>>>

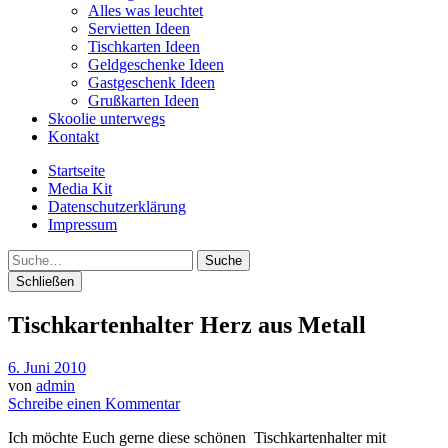
Alles was leuchtet
Servietten Ideen
Tischkarten Ideen
Geldgeschenke Ideen
Gastgeschenk Ideen
Grußkarten Ideen
Skoolie unterwegs
Kontakt
Startseite
Media Kit
Datenschutzerklärung
Impressum
Suche
Schließen
Tischkartenhalter Herz aus Metall
6. Juni 2010
von
admin
Schreibe einen Kommentar
Ich möchte Euch gerne diese schönen Tischkartenhalter mit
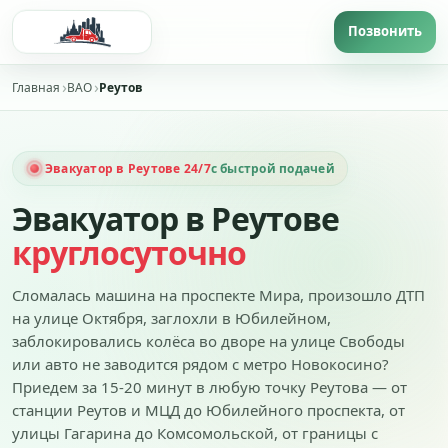
Главная
ВАО
Реутов
Эвакуатор в Реутове 24/7
с быстрой подачей
Эвакуатор в Реутове
круглосуточно
Сломалась машина на проспекте Мира, произошло ДТП
на улице Октября, заглохли в Юбилейном,
заблокировались колёса во дворе на улице Свободы
или авто не заводится рядом с метро Новокосино?
Приедем за 15-20 минут в любую точку Реутова — от
станции Реутов и МЦД до Юбилейного проспекта, от
улицы Гагарина до Комсомольской, от границы с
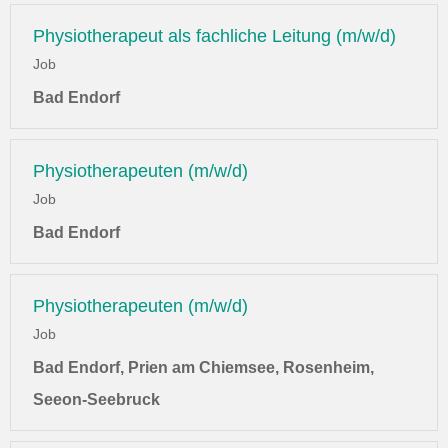
Physiotherapeut als fachliche Leitung (m/w/d)
Job
Bad Endorf
Physiotherapeuten (m/w/d)
Job
Bad Endorf
Physiotherapeuten (m/w/d)
Job
Bad Endorf, Prien am Chiemsee, Rosenheim,
Seeon-Seebruck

<<<

Task item: Every line from the one with "Physiotherapeut als fachliche Leitung (m/w/d)" through the last line of the records above should be returned exactly, please, and no others.

Response box:
Physiotherapeut als fachliche Leitung (m/w/d)
Job
Bad Endorf
Physiotherapeuten (m/w/d)
Job
Bad Endorf
Physiotherapeuten (m/w/d)
Job
Bad Endorf, Prien am Chiemsee, Rosenheim,
Seeon-Seebruck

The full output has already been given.